# Task prompt:
Print, please, the line that contains "différentes céréales composant les pains." and each line after it to the end of the entries, unchanged and with nothing else.

# Stored items:
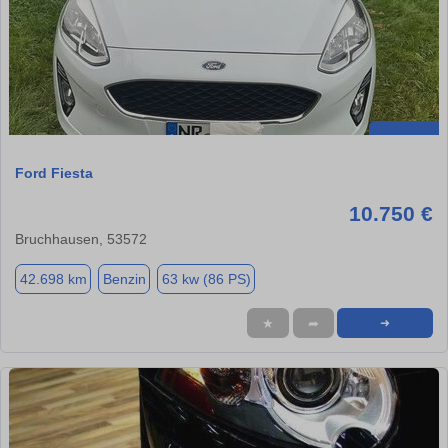
Ford Fiesta
10.750 €
Bruchhausen, 53572
42.698 km
Benzin
63 kw (86 PS)
★
➦
➜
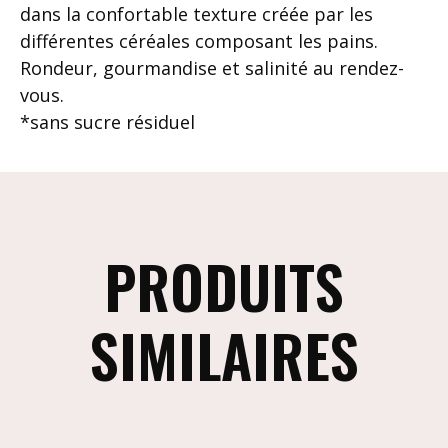
dans la confortable texture créée par les
différentes céréales composant les pains.
Rondeur, gourmandise et salinité au rendez-
vous.
*sans sucre résiduel
PRODUITS
SIMILAIRES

# Result:
différentes céréales composant les pains.
Rondeur, gourmandise et salinité au rendez-
vous.
*sans sucre résiduel
PRODUITS
SIMILAIRES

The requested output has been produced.